- [Your objective] Only lines that contain the word "them" are to be returned from the data below.

- [Listed records]
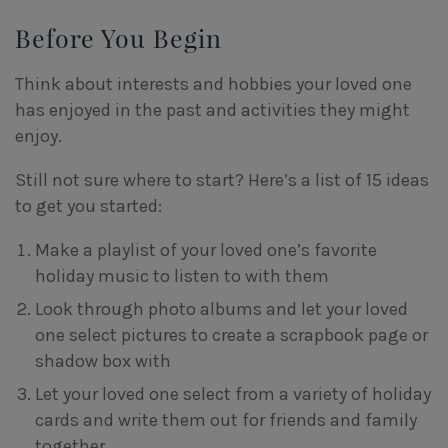
Before You Begin
Think about interests and hobbies your loved one
has enjoyed in the past and activities they might
enjoy.
Still not sure where to start? Here’s a list of 15 ideas
to get you started:
Make a playlist of your loved one’s favorite
holiday music to listen to with them
Look through photo albums and let your loved
one select pictures to create a scrapbook page or
shadow box with
Let your loved one select from a variety of holiday
cards and write them out for friends and family
together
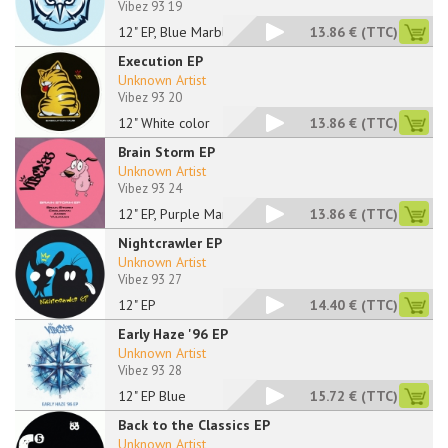
Vibez 93 19
12" EP, Blue Marbled
13.86 €
(TTC)
Execution EP
Unknown Artist
Vibez 93 20
12" White color
13.86 €
(TTC)
Brain Storm EP
Unknown Artist
Vibez 93 24
12" EP, Purple Marbl
13.86 €
(TTC)
Nightcrawler EP
Unknown Artist
Vibez 93 27
12" EP
14.40 €
(TTC)
Early Haze '96 EP
Unknown Artist
Vibez 93 28
12" EP Blue
15.72 €
(TTC)
Back to the Classics EP
Unknown Artist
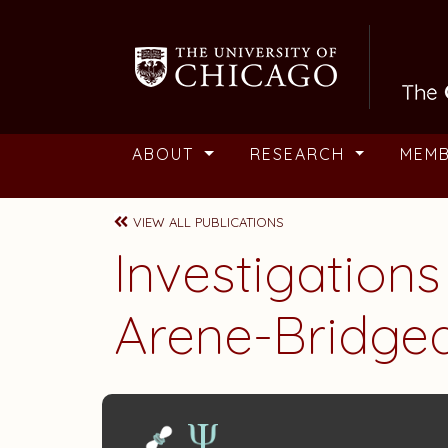
Skip to main content
ABOUT
RESEARCH
MEM
VIEW ALL PUBLICATIONS
Investigations
Arene-Bridge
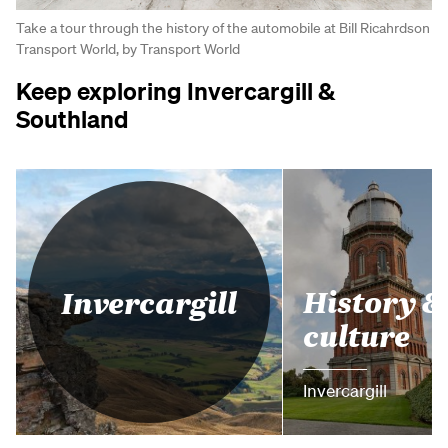
Take a tour through the history of the automobile at Bill Ricahrdson
Transport World, by Transport World
Keep exploring Invercargill &
Southland
History &
Invercargill
culture
Invercargill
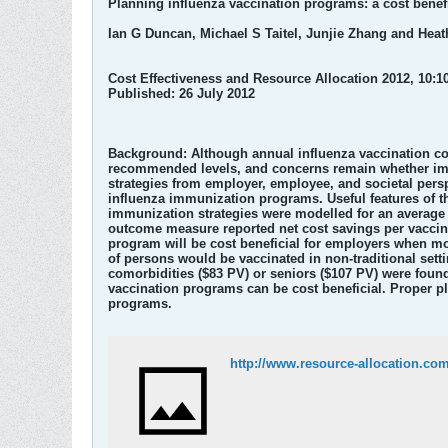
Planning influenza vaccination programs: a cost benef
Ian G Duncan, Michael S Taitel, Junjie Zhang and Hea
Cost Effectiveness and Resource Allocation 2012, 10:10
Published: 26 July 2012
Background: Although annual influenza vaccination cou
recommended levels, and concerns remain whether immu
strategies from employer, employee, and societal persp
influenza immunization programs. Useful features of th
immunization strategies were modelled for an average 
outcome measure reported net cost savings per vaccina
program will be cost beneficial for employers when mo
of persons would be vaccinated in non-traditional sett
comorbidities ($83 PV) or seniors ($107 PV) were found
vaccination programs can be cost beneficial. Proper 
programs.
http://www.resource-allocation.com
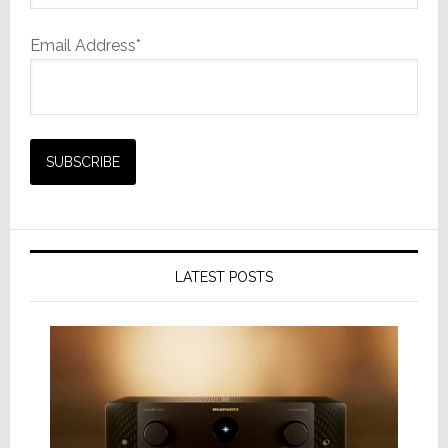
Email Address*
LATEST POSTS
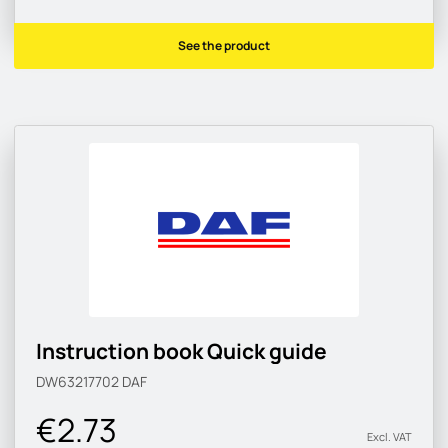
See the product
Instruction book Quick guide
DW63217702
DAF
€2.73
Excl. VAT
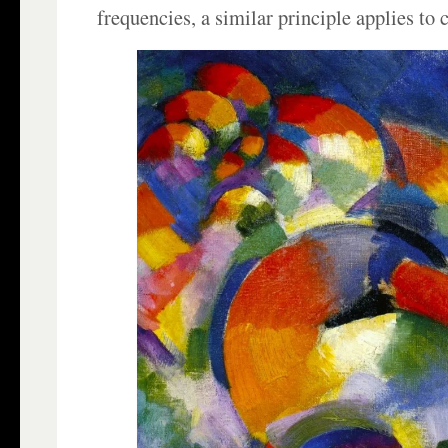
frequencies, a similar principle applies to c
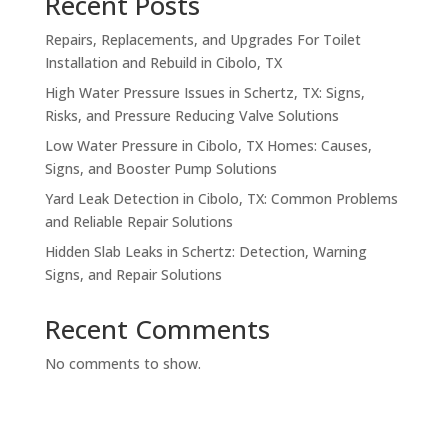
Recent Posts
Repairs, Replacements, and Upgrades For Toilet
Installation and Rebuild in Cibolo, TX
High Water Pressure Issues in Schertz, TX: Signs,
Risks, and Pressure Reducing Valve Solutions
Low Water Pressure in Cibolo, TX Homes: Causes,
Signs, and Booster Pump Solutions
Yard Leak Detection in Cibolo, TX: Common Problems
and Reliable Repair Solutions
Hidden Slab Leaks in Schertz: Detection, Warning
Signs, and Repair Solutions
Recent Comments
No comments to show.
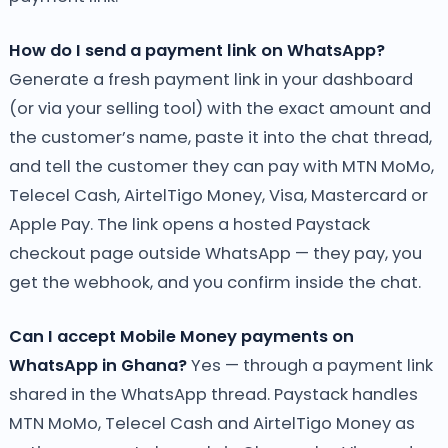
How do I send a payment link on WhatsApp?
Generate a fresh payment link in your dashboard
(or via your selling tool) with the exact amount and
the customer’s name, paste it into the chat thread,
and tell the customer they can pay with MTN MoMo,
Telecel Cash, AirtelTigo Money, Visa, Mastercard or
Apple Pay. The link opens a hosted Paystack
checkout page outside WhatsApp — they pay, you
get the webhook, and you confirm inside the chat.
Can I accept Mobile Money payments on
WhatsApp in Ghana?
Yes — through a payment link
shared in the WhatsApp thread. Paystack handles
MTN MoMo, Telecel Cash and AirtelTigo Money as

- [Exercise response]
holiday music to listen to with them
cards and write them out for friends and family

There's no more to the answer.